━━━ Data for this exercise
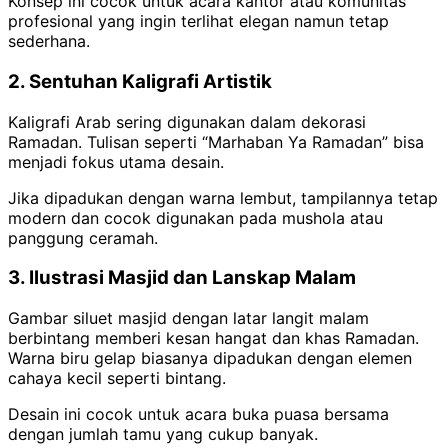
Konsep ini cocok untuk acara kantor atau komunitas
profesional yang ingin terlihat elegan namun tetap
sederhana.
2. Sentuhan Kaligrafi Artistik
Kaligrafi Arab sering digunakan dalam dekorasi
Ramadan. Tulisan seperti “Marhaban Ya Ramadan” bisa
menjadi fokus utama desain.
Jika dipadukan dengan warna lembut, tampilannya tetap
modern dan cocok digunakan pada mushola atau
panggung ceramah.
3. Ilustrasi Masjid dan Lanskap Malam
Gambar siluet masjid dengan latar langit malam
berbintang memberi kesan hangat dan khas Ramadan.
Warna biru gelap biasanya dipadukan dengan elemen
cahaya kecil seperti bintang.
Desain ini cocok untuk acara buka puasa bersama
dengan jumlah tamu yang cukup banyak.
━━━━━━
Set down, word for word, every line from the line that holds "panggung ceramah." to the end of the entries above, including both ends.

Task response:
panggung ceramah.
3. Ilustrasi Masjid dan Lanskap Malam
Gambar siluet masjid dengan latar langit malam
berbintang memberi kesan hangat dan khas Ramadan.
Warna biru gelap biasanya dipadukan dengan elemen
cahaya kecil seperti bintang.
Desain ini cocok untuk acara buka puasa bersama
dengan jumlah tamu yang cukup banyak.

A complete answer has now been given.